His wife came to him with a face as unscarred and chastening as the face of a clock. It was time to go home. And Eleanor needed a ride. The three of them, plus the hostess in her bangle earrings and coffee-stained culottes, went to the door, and discovered a snowstorm. As far as the eye could probe, flakes were falling in a jostling crowd through the whispering lavender night. “God bless us, every one,” Richard said.
The hostess suggested that Joan should drive.
Richard kissed her on the cheek and tasted the metal of her bangle earring and got in behind the wheel. His car was a brand-new Corvair; he wouldn’t dream of trusting anyone else to drive it. Joan crawled into the back seat, grunting to emphasize the physical awkwardness, and Eleanor serenely arranged her coat and pocketbook and legs in the space beside him. The motor sprang alive. Richard felt resiliently cushioned: Eleanor was beside him, Joan behind him, God above him, the road beneath him. The fast-falling snow dipped brilliant—
explosive, chrysanthemumesque—into the car headlights. On a small hill the tires spun—a loose, reassuring noise, like the slither of a raincoat.

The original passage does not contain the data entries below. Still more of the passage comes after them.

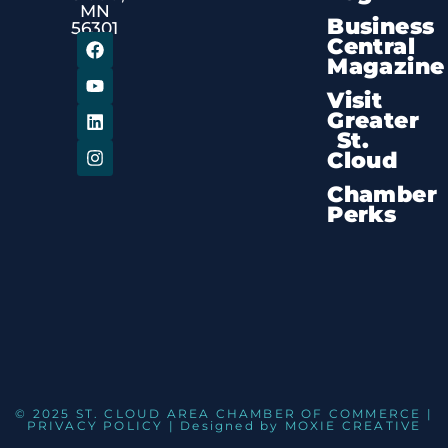
MN
Business
56301
Central
Magazine
Visit
Greater
St.
Cloud
Chamber
Perks
© 2025 ST. CLOUD AREA CHAMBER OF COMMERCE |
PRIVACY POLICY
| Designed by
MOXIE CREATIVE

In the knobbed darkness lit by the green speed gauge, Eleanor, showing a wealth of knee, talked at length of her separated husband. “You have no idea,” she said, “you two are so sheltered you have no idea what men are capable of. I didn’t know myself. I don’t mean to sound ungracious, he gave me nine reasonable years and I wouldn’t dream of punishing him with the children’s visiting hours the way some women would, but that man! You know what he had the crust to tell me? He actually told me that when he was with another woman he’d sometimes close his eyes and pretend it was me.”

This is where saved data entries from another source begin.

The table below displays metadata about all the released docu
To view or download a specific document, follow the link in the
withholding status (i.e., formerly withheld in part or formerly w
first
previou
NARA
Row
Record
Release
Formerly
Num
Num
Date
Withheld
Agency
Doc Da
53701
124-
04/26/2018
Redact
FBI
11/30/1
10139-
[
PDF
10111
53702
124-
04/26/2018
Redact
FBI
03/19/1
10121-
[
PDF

“Sometimes,” Richard said.
His wife behind him said, “Darley, are you aware that the road is slippery?”
“That’s the shine of the headlights,” he told her.
Eleanor crossed and recrossed her legs. Half the length of a thigh flared in the intimate green glow. She went on, “And his trips. I wondered why the same city was always putting out bond issues. I began to feel sorry for the mayor, I thought they were going bankrupt. Looking back at myself, I was so good, so wrapped up in the children and the house, always on the phone to the contractor or the plumber or the gas company trying to get the new kitchen done in time for Thanksgiving, when his silly, silly mother was coming to visit. About once a day I’d sharpen the carving knife. Thank God that phase of my life is over. I went to his mother—for sympathy, I suppose—and very indignantly she asked me, what had I done to her boy? The children and I had tunafish sandwiches by ourselves and it was the first Thanksgiving I’ve ever enjoyed, frankly.”
“I always have trouble,” Richard told her, “finding the second joint.”